Controlling the ‘gray rhino’
First, it is necessary to get rid of domestic financial risks so that Beijing can build a foundation to facilitate financial marketization.
For China to shift its growth from quantity to quality after the end of a period of high economic growth, it needs to carry out the distribution of financial resources more efficiently. To do so, it is crucial to utilize market mechanisms.
In particular, its key challenge is to build a mechanism for setting interest rates that reflect the supply and demand of the market and the risks of fundraisers, as well as easing regulations on capital transactions to be consistent with the mechanism.
Yet, the People’s Bank of China (PBOC) and financial regulators have been taking a cautious stance against marketization, as they have learned from other countries’ experiences during the Asian financial crisis in the 1990s that financial marketization must proceed along with improvement of the risk management capabilities of the overall financial sector.
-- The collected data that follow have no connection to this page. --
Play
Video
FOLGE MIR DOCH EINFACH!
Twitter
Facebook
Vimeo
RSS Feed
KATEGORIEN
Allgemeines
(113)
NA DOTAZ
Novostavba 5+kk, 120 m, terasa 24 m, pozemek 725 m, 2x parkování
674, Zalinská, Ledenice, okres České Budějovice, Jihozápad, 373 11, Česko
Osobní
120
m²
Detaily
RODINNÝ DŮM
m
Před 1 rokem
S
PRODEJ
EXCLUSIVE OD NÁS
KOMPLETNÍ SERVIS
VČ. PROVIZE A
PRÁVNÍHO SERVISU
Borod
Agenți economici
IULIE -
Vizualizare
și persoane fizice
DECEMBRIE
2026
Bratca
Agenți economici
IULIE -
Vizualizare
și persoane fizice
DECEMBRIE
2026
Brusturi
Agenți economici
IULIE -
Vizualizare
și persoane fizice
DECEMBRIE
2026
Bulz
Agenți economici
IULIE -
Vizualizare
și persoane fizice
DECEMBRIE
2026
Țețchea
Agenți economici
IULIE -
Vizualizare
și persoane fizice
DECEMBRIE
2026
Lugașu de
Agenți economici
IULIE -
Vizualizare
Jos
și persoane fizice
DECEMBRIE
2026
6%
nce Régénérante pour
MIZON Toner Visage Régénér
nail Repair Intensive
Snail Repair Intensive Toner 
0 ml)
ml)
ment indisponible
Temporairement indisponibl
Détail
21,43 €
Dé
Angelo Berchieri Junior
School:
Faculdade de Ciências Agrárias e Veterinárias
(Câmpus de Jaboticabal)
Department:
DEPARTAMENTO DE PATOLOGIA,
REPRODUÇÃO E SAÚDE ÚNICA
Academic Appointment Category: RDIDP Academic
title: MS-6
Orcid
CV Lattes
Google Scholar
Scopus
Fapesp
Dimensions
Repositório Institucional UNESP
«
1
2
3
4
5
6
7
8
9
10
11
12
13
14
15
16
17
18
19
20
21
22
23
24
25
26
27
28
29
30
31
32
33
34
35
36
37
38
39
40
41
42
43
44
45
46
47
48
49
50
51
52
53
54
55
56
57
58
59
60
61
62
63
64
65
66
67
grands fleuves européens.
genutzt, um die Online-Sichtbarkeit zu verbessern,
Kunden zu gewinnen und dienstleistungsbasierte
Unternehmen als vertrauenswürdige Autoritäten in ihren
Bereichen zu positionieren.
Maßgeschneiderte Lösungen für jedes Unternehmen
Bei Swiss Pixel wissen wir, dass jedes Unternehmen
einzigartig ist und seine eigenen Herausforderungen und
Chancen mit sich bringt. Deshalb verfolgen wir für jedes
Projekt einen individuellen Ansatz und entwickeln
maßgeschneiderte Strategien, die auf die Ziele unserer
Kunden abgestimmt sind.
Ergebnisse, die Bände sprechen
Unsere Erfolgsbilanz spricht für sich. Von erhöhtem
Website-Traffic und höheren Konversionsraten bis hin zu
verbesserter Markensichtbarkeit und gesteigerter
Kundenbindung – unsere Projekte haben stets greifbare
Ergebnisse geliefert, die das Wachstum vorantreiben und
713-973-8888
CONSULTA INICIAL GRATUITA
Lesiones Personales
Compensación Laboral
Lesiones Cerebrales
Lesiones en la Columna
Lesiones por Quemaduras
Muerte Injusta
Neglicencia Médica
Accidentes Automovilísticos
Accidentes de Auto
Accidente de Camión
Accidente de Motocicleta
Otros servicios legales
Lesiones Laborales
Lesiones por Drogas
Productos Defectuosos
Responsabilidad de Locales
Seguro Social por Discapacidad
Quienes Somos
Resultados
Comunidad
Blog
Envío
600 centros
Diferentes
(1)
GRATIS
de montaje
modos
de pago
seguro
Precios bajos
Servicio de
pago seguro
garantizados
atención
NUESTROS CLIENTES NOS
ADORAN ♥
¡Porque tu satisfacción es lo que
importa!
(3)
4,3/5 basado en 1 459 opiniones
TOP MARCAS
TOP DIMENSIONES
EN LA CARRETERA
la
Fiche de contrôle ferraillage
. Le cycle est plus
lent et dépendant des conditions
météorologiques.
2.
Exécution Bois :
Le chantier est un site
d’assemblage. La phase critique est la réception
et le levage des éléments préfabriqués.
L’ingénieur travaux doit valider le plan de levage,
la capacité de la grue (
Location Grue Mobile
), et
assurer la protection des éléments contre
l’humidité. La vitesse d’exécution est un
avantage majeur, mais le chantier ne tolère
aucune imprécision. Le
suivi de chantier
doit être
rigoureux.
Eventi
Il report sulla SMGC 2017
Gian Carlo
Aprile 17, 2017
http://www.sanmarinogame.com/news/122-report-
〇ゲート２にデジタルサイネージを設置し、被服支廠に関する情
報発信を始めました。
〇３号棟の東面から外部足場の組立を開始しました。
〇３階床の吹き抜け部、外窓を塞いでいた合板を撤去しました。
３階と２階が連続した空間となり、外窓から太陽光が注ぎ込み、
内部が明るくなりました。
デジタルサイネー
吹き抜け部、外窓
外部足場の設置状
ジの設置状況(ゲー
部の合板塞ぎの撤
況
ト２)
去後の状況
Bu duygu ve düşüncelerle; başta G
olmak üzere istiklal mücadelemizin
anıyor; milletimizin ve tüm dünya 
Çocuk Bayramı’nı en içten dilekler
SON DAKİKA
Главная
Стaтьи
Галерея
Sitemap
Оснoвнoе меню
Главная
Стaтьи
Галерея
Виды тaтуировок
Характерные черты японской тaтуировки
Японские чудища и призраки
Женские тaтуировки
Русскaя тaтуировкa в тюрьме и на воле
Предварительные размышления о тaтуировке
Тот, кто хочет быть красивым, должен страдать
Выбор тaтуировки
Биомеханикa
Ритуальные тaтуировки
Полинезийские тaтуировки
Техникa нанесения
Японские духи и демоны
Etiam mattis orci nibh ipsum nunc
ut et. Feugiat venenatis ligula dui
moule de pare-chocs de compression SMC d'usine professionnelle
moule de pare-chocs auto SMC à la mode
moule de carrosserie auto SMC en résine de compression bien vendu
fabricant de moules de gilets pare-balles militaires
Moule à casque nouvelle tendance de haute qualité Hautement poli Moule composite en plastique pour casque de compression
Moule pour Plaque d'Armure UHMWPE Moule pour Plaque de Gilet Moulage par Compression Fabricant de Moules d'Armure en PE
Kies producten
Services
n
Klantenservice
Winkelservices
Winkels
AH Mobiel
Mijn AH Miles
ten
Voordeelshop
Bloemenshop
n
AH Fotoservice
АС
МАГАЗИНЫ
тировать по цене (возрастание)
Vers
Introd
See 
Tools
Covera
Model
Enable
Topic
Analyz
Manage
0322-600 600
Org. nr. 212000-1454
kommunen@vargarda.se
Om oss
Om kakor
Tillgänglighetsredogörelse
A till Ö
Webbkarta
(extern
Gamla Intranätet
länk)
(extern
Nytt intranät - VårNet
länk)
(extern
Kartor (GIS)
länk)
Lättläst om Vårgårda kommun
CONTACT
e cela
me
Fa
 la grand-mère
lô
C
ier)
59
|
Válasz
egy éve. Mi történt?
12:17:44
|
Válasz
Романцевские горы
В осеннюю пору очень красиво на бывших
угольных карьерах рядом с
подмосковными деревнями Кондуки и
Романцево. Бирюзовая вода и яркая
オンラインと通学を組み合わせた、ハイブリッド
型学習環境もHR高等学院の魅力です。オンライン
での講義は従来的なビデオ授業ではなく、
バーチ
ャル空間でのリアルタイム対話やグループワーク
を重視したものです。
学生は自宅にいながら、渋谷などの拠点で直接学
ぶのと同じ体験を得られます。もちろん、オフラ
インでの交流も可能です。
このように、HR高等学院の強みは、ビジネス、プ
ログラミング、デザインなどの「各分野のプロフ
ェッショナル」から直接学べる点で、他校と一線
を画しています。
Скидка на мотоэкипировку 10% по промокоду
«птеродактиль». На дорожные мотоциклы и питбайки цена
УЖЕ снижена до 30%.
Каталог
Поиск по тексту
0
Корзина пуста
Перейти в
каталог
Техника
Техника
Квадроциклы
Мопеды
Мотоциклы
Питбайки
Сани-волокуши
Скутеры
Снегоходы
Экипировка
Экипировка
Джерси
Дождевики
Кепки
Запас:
China is currently dealing with the problem of excessive debt mainly triggered by the so-called “4 trillion yuan stimulus package” announced in 2008 as an attempt to minimize the impact of the global financial crisis.
The stimulus had been effective in avoiding recession. But at the same time, it left local governments, companies and households with debts that rose sharply to a level that could pose a threat to sustainability.
Since the mid-2010s, the Chinese government has been putting top policy priority on reducing the excessive debt. But with its economic growth slowing down, the country has been slow to proceed with debt restructuring that involves pain.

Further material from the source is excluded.